Pintu ketiga; mendengar dan membaca cerita. Satu lagi bagian paling berkesan dari masa kecilku adalah waktu-waktu bersama mama antara magrib isya. Karena kami tidak memiliki tv (sebab prinsip mama yang khawatir tv akan memberi pengaruh buruk kepada anak juga perkara ekonomi; tv masih barang mahal bagi kami kala itu), aku jadi punya quality time berdua; mama akan menceritakan kisah nabi dan sahabat-sahabatnya, masa kecilnya di kampung yang belum tersentuh listrik hingga cerita-cerita yang ia dapatkan dari nenek. Aku tidak akan lupa betapa antusiasnya diriku menunggu kelanjutan kisah nabi Musa yang menghabiskan beberapa malam. Juga kisah nabi Yusuf yang membuatku hampir menangis karena kasihan dengan nasibnya yang dibuang ke sumur. Barangkali, itu adalah awal mula aku menyukai cerita dan mulai menjadikan membaca sebagai hobiku dan buku apa saja yang berisi cerita akan menjadi teman dudukku.
Pintu keempat; belajar mandiri setelah memasuki kehidupan asrama. Enam tahun masa SMP dan SMA yang penuh warna; aku mulai bertemu pengalaman-pengalaman baru yang lebih seru sekaligus menantang. Banyak cerita dari kehidupan berasrama yang sangat kusyukuri karena sudah mendidikku sedemikian rupa. Aku mulai menyadari hidup yang tidak lagi sesederhana ketika masih SD. Enam tahun yang tak kusangka akan kulalui di empat tempat berbeda. Usia belasan yang penuh rasa ingin tahu tentang mimpi atau cita-cita dan bagaimana harus memperjuangkannya.

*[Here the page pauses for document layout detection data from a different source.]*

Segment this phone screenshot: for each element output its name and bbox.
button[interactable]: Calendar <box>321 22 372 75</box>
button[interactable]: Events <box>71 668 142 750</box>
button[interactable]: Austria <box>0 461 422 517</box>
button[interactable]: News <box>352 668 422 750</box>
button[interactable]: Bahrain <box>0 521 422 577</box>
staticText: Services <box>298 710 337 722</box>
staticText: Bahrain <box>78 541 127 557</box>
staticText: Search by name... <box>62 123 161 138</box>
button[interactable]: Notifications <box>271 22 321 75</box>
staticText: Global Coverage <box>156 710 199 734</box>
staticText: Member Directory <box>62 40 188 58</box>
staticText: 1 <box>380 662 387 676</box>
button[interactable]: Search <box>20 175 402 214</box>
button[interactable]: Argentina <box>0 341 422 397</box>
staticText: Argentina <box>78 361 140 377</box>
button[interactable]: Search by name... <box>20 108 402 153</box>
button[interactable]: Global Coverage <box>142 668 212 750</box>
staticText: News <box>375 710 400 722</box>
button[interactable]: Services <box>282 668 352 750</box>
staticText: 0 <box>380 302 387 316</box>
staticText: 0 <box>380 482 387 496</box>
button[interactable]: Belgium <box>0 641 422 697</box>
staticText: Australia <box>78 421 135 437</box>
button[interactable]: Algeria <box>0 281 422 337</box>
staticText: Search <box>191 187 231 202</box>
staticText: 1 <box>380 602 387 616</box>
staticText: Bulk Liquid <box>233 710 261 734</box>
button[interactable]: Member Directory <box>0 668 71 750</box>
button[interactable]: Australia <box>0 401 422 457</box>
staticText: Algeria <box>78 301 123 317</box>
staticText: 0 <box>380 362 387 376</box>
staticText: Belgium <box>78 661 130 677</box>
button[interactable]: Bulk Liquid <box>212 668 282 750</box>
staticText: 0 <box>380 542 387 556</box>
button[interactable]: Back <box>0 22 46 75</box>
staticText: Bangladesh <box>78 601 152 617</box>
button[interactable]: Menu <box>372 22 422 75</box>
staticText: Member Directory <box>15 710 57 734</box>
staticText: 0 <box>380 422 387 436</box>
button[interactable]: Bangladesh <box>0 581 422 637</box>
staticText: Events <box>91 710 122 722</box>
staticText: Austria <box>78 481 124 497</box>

Aku belajar arti tanggungjawab dengan menerima resiko-resiko yang akan akan datang bersama pilihan. Hidup kadang teramat menyebalkan sebab memaksaku berhadapan dengan ujian-ujian yang lebih sulit dari ujian nasional. Pada banyak waktu aku kesulitan, bahkan merasa tidak sanggup hingga ingin menyerah ketika akhirnya aku memilih keluar dari arena pertarungan. Sebuah keputusan konyol yang sampai hari ini selalu kuingat dengan penyesalan. Andai saja waktu itu aku sudah cukup dewasa, tentu saja hidup tidak akan bertemu kelokan keliru. Andai saja aku bisa lebih bertahan dan berusaha lebih tangguh, beberapa salah tak perlu terjadi. Sayangnya, hidup memang perlu memberi kegagalan yang menghancurkan agar aku lebih kuat dan menjadi lebih dewasa.
Kemudian ....
Pintu kelima … dan keenam …ada masa yang sangat tidak nyaman tuk diingat sampai di tahap aku ingin amnesia agar memoriku menghapusnya sampai betul-betul hilang dan aku tak perlu mengingatnya kembali. Ternyata sulit sekali berdamai dengan kenangan-kenangan ini. Bahkan, ketika tulisan ini kuketik, aku masih bisa merasakan betapa muak dan marahnya aku dengan diriku di masa itu. Terlalu naif, terlalu bodoh dan terlalu terburu-buru. Ceritanya tidak akan kutuliskan lagi. Meski tidak pernah kehilangan tempat, kenangan itu seharusnya tidak lagi mengganggu.